Hong Kong, May 24, 2026, 23:02 (HKT)
- Futu Holdings finished Friday at $89.76, falling 27.5% for the session and about 33.3% off Friday last week’s close.
- The securities regulator in China has proposed a fine of about 1.85 billion yuan on Futu over its mainland China business.
- U.S. markets are closed over the weekend, and Nasdaq is shut again Monday, May 25, for Memorial Day. Futu releases Q1 numbers Thursday.
Futu Holdings is facing a tough start to the week. Its Nasdaq-listed shares dropped over 25% on Friday, hit by a regulatory case in China. The company is looking at a possible $271 million penalty and a bigger retreat from the mainland.
Futu’s first-quarter earnings are coming up on May 28, but investors won’t get a chance to react to the latest fallout until Tuesday. Nasdaq is shut for the weekend and on Monday for Memorial Day, so there’s no trading until the regular session starts again.
The fine is not the only problem now. Beijing’s crackdown on illegal cross-border brokerage — where offshore brokers handle trades for mainland clients in foreign securities — is raising questions about whether Futu could lose clients or see slower revenue growth. Investors are watching to see how much the political pressure will change their view of the company. Cross-border brokerage is a sensitive area for China since strict capital controls still apply.
China’s securities watchdog said Tiger Brokers, Futu, and Longbridge face penalties for taking clients in China without the right onshore licence. Reuters reported clients caught by the two-year wind-down will be able to sell off positions and take out cash, but they’ll be blocked from making fresh investments.
Futu disclosed in a U.S. filing that the China Securities Regulatory Commission and its Shenzhen unit said certain Futu entities ran securities, public fund sales, and futures business in mainland China without the needed license. Regulators want the entities to fix or stop these activities, give up illegal gains, and pay fines. The total proposed penalty is about 1.85 billion yuan.
The company said the penalty isn’t final yet. Futu can still give statements, defend itself, and ask for a hearing. At the end of the first quarter, accounts from mainland China with assets were about 13% of total funded accounts, Futu said. Business outside mainland China was normal.
Futu shares fell sharply on Friday despite gains in the wider market. Futu closed at $89.76, down $34.10 for the day. The Nasdaq Composite edged up 0.19%. Futu ended the week about one-third lower from $134.64 on May 15.
Peer pressure weighed on the group. UP Fintech, which owns Tiger Brokers, dropped hard, and Longbridge was also included in the regulatory action. UP Fintech said Beijing’s CSRC handed out administrative penalties and took illegal income from its subsidiaries, according to Reuters.
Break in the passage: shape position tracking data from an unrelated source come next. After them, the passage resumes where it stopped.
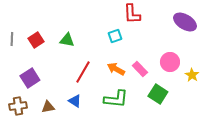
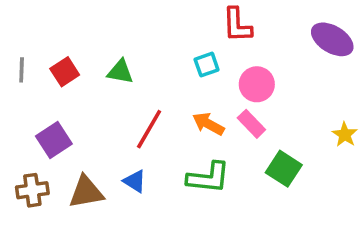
pink circle: (170, 62) -> (257, 84), moved
brown triangle: (48, 107) -> (86, 192), size x1.5

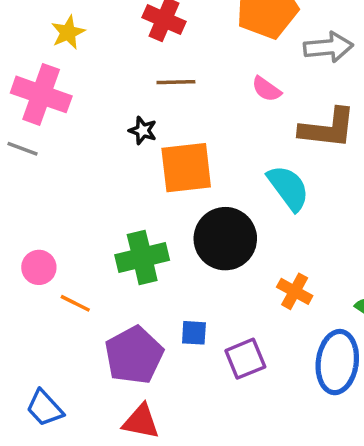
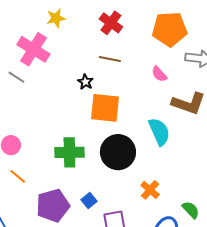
orange line: (75, 303) -> (18, 176), moved
blue square: (194, 333) -> (89, 201), turned 35

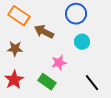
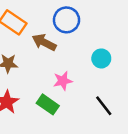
blue circle: (76, 14) -> (66, 20), moved
cyan circle: (82, 42) -> (101, 58), moved

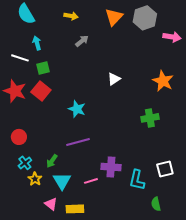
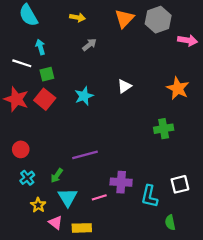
cyan star: (77, 109) -> (84, 96), moved, turned 30
yellow star: (35, 179) -> (38, 205), moved

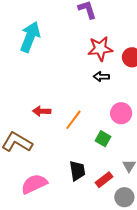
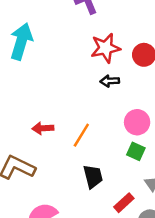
green square: (103, 139) -> (136, 151), moved
black trapezoid: (77, 171) -> (93, 177), moved

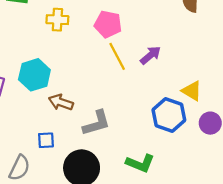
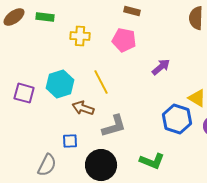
yellow line: (117, 56) -> (101, 82), moved

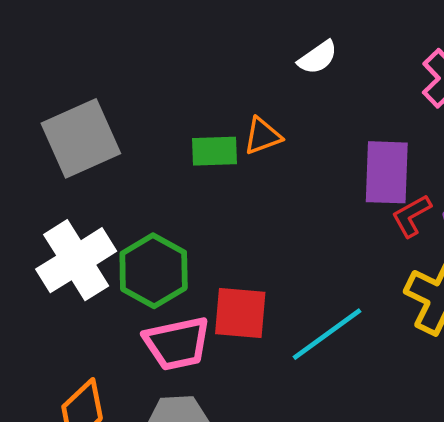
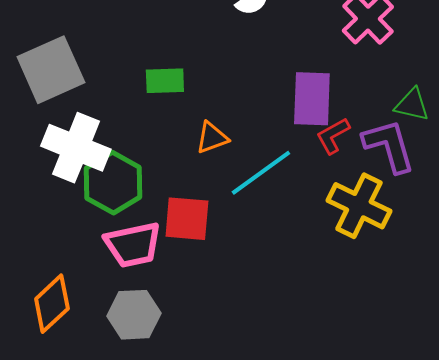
orange triangle: (263, 136) -> (212, 138), moved
white cross: (76, 260) -> (76, 148), moved, turned -36
cyan line: (327, 334) -> (261, 173), moved

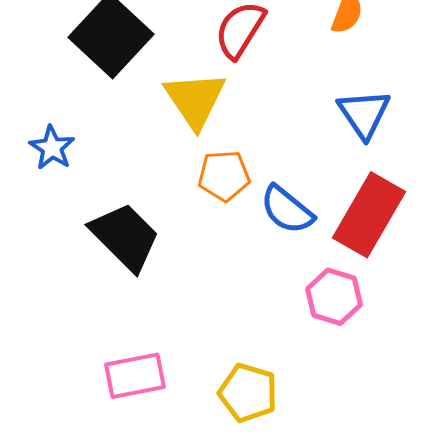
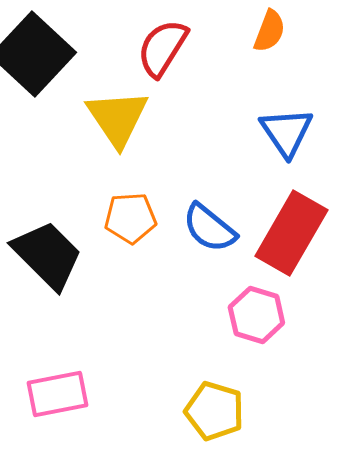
orange pentagon: (224, 176) -> (130, 218), moved
yellow pentagon: (248, 393) -> (214, 411), moved

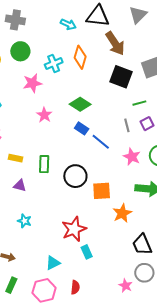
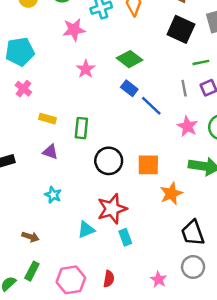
black circle: (75, 176) -> (109, 161), moved
cyan triangle: (53, 263) -> (86, 230), moved
pink star: (126, 286) -> (159, 279), moved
“The government wants to ensure that any outbound capital flows are under its scrutiny,” Gary Ng, senior economist for Asia Pacific at Natixis, told Reuters. Zhan Kai, a partner at Dacheng in Shanghai, said current penalties are “relatively lenient for now,” but added that larger fines or tougher steps might still come. Reuters
Analysts are dialing back on the stock. J.P. Morgan Securities downgraded Futu to “neutral” from “overweight” and slashed its price target to $87 from $300, Schaeffer’s Investment Research reported. Schaeffers Investment Research
Futu told investors over the weekend it has bought back roughly $160 million worth of American depositary shares, or its U.S.-traded shares, using a buyback plan from last year. The company said it could continue repurchasing shares depending on the market.
The risk isn’t one-sided. A smaller penalty than proposed, more aggressive buybacks, or faster overseas growth could help the stock. But a tougher final order, faster client losses, or more crackdowns on offshore trading might weigh on the shares.
Futu management reports earnings on Thursday, with the call set for 7:30 a.m. U.S. Eastern, or 7:30 p.m. in Hong Kong. Investors expect details on the coming charge, how quickly mainland accounts are falling, and whether overseas expansion can balance out business being wound down.